**What needs to be done:** The expected answer is a single number, namely how many lines in the data below hold the word "vita".

**Data excerpts:**
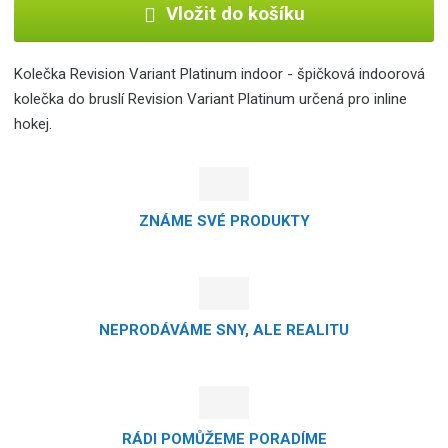
Vložit do košíku
Kolečka Revision Variant Platinum indoor - špičková indoorová
kolečka do bruslí Revision Variant Platinum určená pro inline
hokej.
ZNÁME SVÉ PRODUKTY
NEPRODÁVÁME SNY, ALE REALITU
RÁDI POMŮŽEME PORADÍME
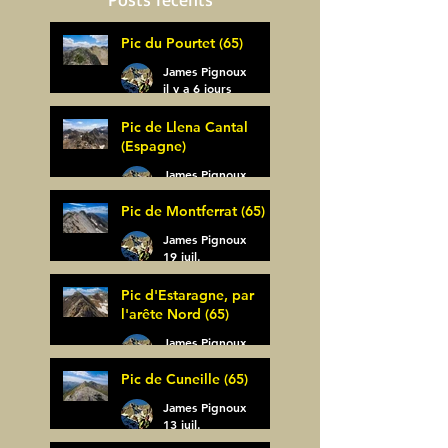
Pic du Pourtet (65)
James Pignoux
il y a 6 jours
Pic de Llena Cantal
(Espagne)
James Pignoux
30 juil.
Pic de Montferrat (65)
James Pignoux
19 juil.
Pic d'Estaragne, par
l'arête Nord (65)
James Pignoux
14 juil.
Pic de Cuneille (65)
James Pignoux
13 juil.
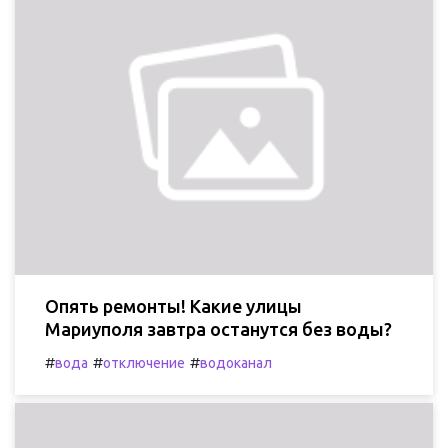
Опять ремонты! Какие улицы
Мариуполя завтра останутся без воды?
#
#
#
вода
отключение
водоканал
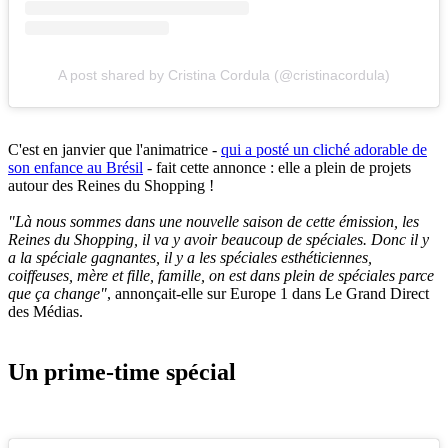
A post shared by Cristina Cordula (@cristinacordula)
C'est en janvier que l'animatrice -
qui a posté un cliché adorable de
son enfance au Brésil
- fait cette annonce : elle a plein de projets
autour des Reines du Shopping !
"Là nous sommes dans une nouvelle saison de cette émission, les
Reines du Shopping, il va y avoir beaucoup de spéciales. Donc il y
a la spéciale gagnantes, il y a les spéciales esthéticiennes,
coiffeuses, mère et fille, famille, on est dans plein de spéciales parce
que ça change"
, annonçait-elle sur Europe 1 dans Le Grand Direct
des Médias.
Un prime-time spécial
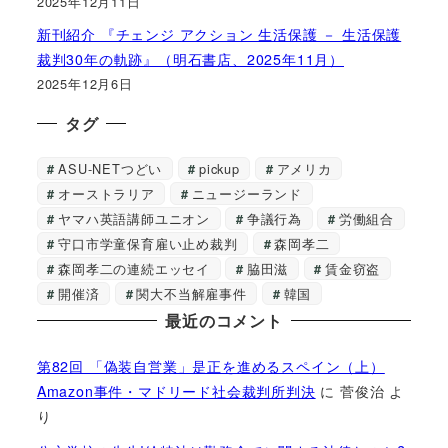
2025年12月11日
新刊紹介 『チェンジ アクション 生活保護 － 生活保護
裁判30年の軌跡』（明石書店、2025年11月）
2025年12月6日
タグ
ASU-NETつどい
pickup
アメリカ
オーストラリア
ニュージーランド
ヤマハ英語講師ユニオン
争議行為
労働組合
守口市学童保育雇い止め裁判
森岡孝二
森岡孝二の連続エッセイ
脇田滋
賃金窃盗
開催済
関大不当解雇事件
韓国
最近のコメント
第82回 「偽装自営業」是正を進めるスペイン（上）
Amazon事件・マドリード社会裁判所判決
に
菅俊治
よ
り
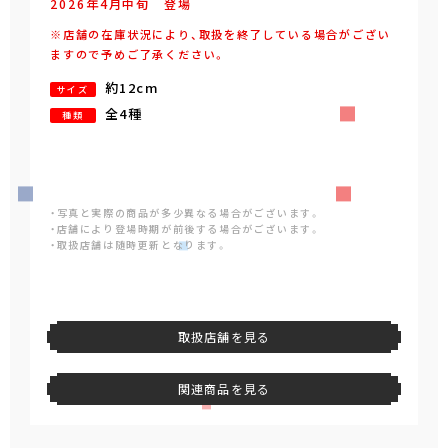
2026年
4
月
中旬
登場
※店舗の在庫状況により、取扱を終了している場合がござい
ますので予めご了承ください。
約12cm
サイズ
全4種
種類
・写真と実際の商品が多少異なる場合がございます。
・店舗により登場時期が前後する場合がございます。
・取扱店舗は随時更新となります。
取扱店舗を見る
関連商品を見る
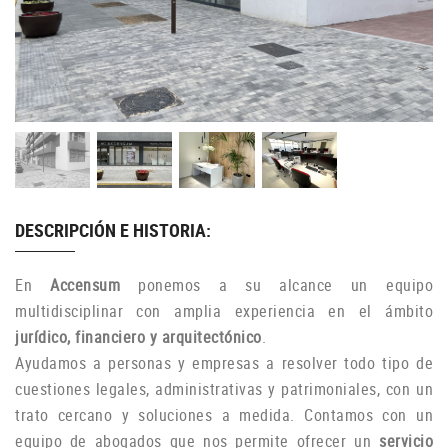
DESCRIPCIÓN E HISTORIA:
En
Accensum
ponemos a su alcance un equipo
multidisciplinar con amplia experiencia en el ámbito
jurídico, financiero y arquitectónico
.
Ayudamos a personas y empresas a resolver todo tipo de
cuestiones legales, administrativas y patrimoniales, con un
trato cercano y soluciones a medida. Contamos con un
equipo de abogados que nos permite ofrecer un
servicio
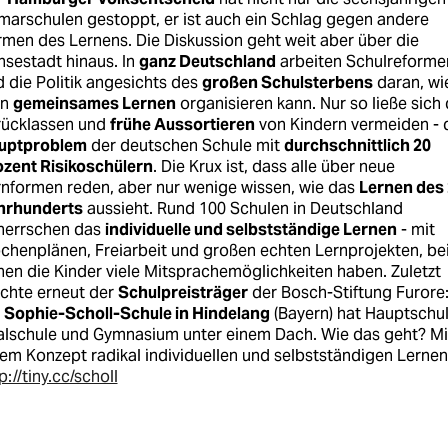
marschulen gestoppt, er ist auch ein Schlag gegen andere
men des Lernens. Die Diskussion geht weit aber über die
sestadt hinaus. In
ganz Deutschland
arbeiten Schulreforme
 die Politik angesichts des
großen Schulsterbens
daran, wi
an
gemeinsames Lernen
organisieren kann. Nur so ließe sich
rücklassen und
frühe Aussortieren
von Kindern vermeiden - 
uptproblem
der deutschen Schule mit
durchschnittlich 20
ozent Risikoschülern
. Die Krux ist, dass alle über neue
nformen reden, aber nur wenige wissen, wie das
Lernen des 
hrhunderts
aussieht. Rund 100 Schulen in Deutschland
herrschen das
individuelle und selbstständige Lernen
- mit
henplänen, Freiarbeit und großen echten Lernprojekten, be
en die Kinder viele Mitsprachemöglichkeiten haben. Zuletzt
chte erneut der
Schulpreisträger
der Bosch-Stiftung Furore
e
Sophie-Scholl-Schule in Hindelang
(Bayern) hat Hauptschul
alschule und Gymnasium unter einem Dach. Wie das geht? Mi
em Konzept radikal individuellen und selbstständigen Lernen
p://tiny.cc/scholl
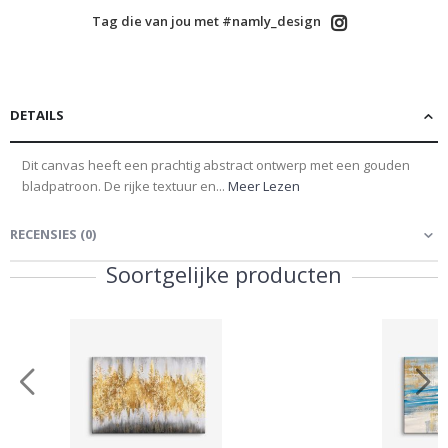
Tag die van jou met #namly_design
DETAILS
Dit canvas heeft een prachtig abstract ontwerp met een gouden
bladpatroon. De rijke textuur en...
Meer Lezen
RECENSIES
(
0
)
Soortgelijke producten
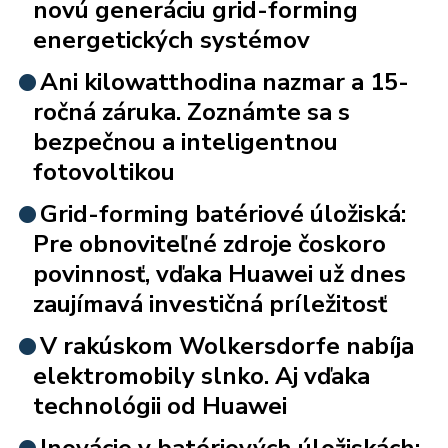
novú generáciu grid-forming
energetických systémov
Ani kilowatthodina nazmar a 15-
ročná záruka. Zoznámte sa s
bezpečnou a inteligentnou
fotovoltikou
Grid-forming batériové úložiská:
Pre obnoviteľné zdroje čoskoro
povinnosť, vďaka Huawei už dnes
zaujímavá investičná príležitosť
V rakúskom Wolkersdorfe nabíja
elektromobily slnko. Aj vďaka
technológii od Huawei
Inovácie v batériových úložiskách:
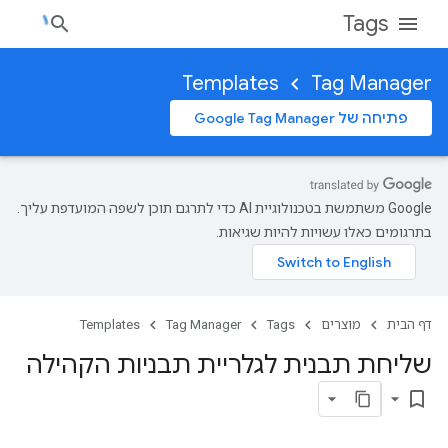
Tags
Templates
Tag Manager
פתיחה של Google Tag Manager
‫Google משתמשת בטכנולוגיית AI כדי לתרגם תוכן לשפה המועדפת עליך.
בתרגומים כאלו עשויות להיות שגיאות.
דף הבית
מוצרים
Tags
Tag Manager
Templates
שליחת תבנית לגלריית תבניות הקהילה
bookmark_border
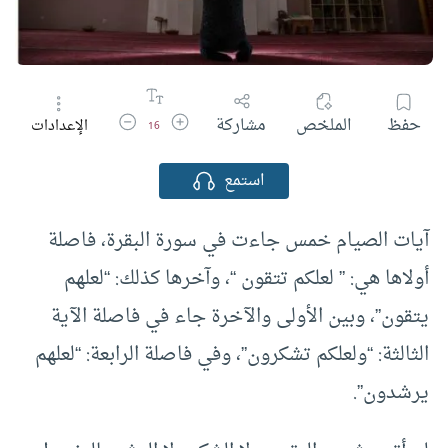
زيادة حجم الخط
تقليل حجم الخط
حفظ
الملخص
مشاركة
الإعدادات
16
استمع
آيات الصيام خمس جاءت في سورة البقرة، فاصلة
أولاها هي: ” لعلكم تتقون “، وآخرها كذلك: “لعلهم
يتقون”، وبين الأولى والآخرة جاء في فاصلة الآية
الثالثة: “ولعلكم تشكرون”، وفي فاصلة الرابعة: “لعلهم
يرشدون”.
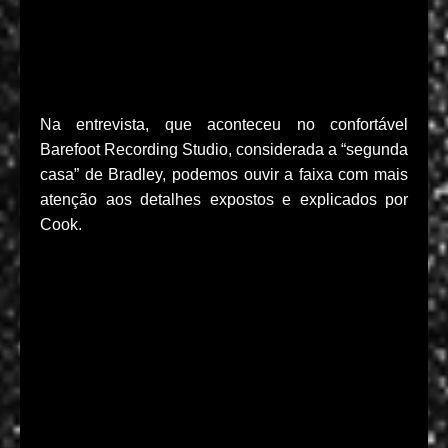
Na entrevista, que aconteceu no confortável
Barefoot Recording Studio, considerada a “segunda
casa” de Bradley, podemos ouvir a faixa com mais
atenção aos detalhes expostos e explicados por
Cook.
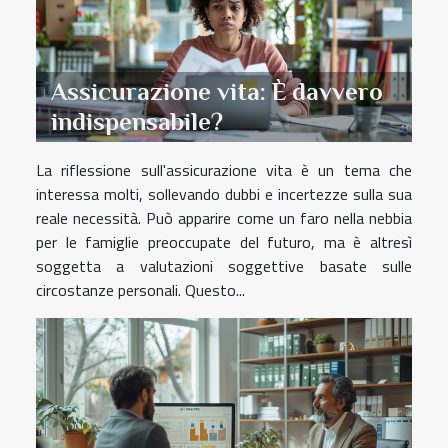
Assicurazione vita: È davvero
indispensabile?
La riflessione sull'assicurazione vita è un tema che
interessa molti, sollevando dubbi e incertezze sulla sua
reale necessità. Può apparire come un faro nella nebbia
per le famiglie preoccupate del futuro, ma è altresì
soggetta a valutazioni soggettive basate sulle
circostanze personali. Questo...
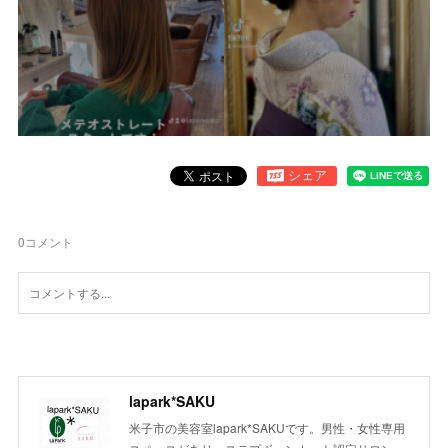
0
コメント
lapark*SAKU
米子市の美容室lapark*SAKUです。男性・女性専用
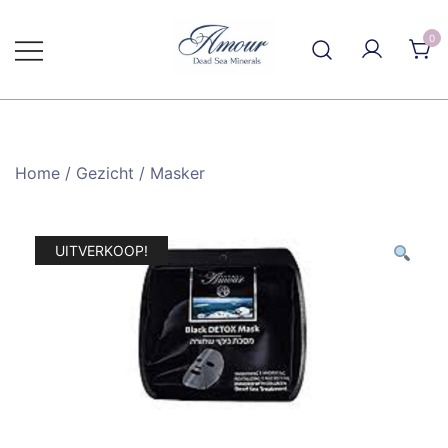
Ga
naar
0
de
inhoud
Home
/
Gezicht
/
Masker
UITVERKOOP!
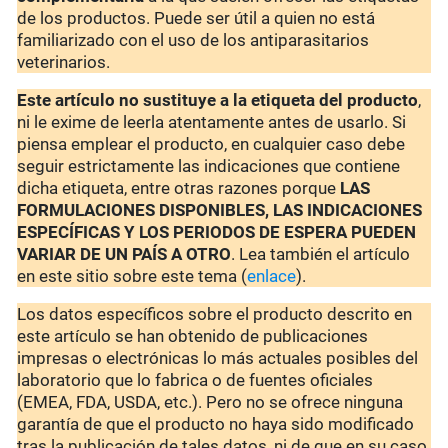
de los productos. Puede ser útil a quien no está
familiarizado con el uso de los antiparasitarios
veterinarios.
Este artículo no sustituye a la etiqueta del producto
,
ni le exime de leerla atentamente antes de usarlo. Si
piensa emplear el producto, en cualquier caso debe
seguir estrictamente las indicaciones que contiene
dicha etiqueta, entre otras razones porque
LAS
FORMULACIONES DISPONIBLES, LAS INDICACIONES
ESPECÍFICAS Y LOS PERIODOS DE ESPERA PUEDEN
VARIAR DE UN PAÍS A OTRO
. Lea también el artículo
en este sitio sobre este tema (
enlace
).
Los datos específicos sobre el producto descrito en
este artículo se han obtenido de publicaciones
impresas o electrónicas lo más actuales posibles del
laboratorio que lo fabrica o de fuentes oficiales
(EMEA, FDA, USDA, etc.). Pero no se ofrece ninguna
garantía de que el producto no haya sido modificado
tras la publicación de tales datos, ni de que en su caso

**Result of this task:** 2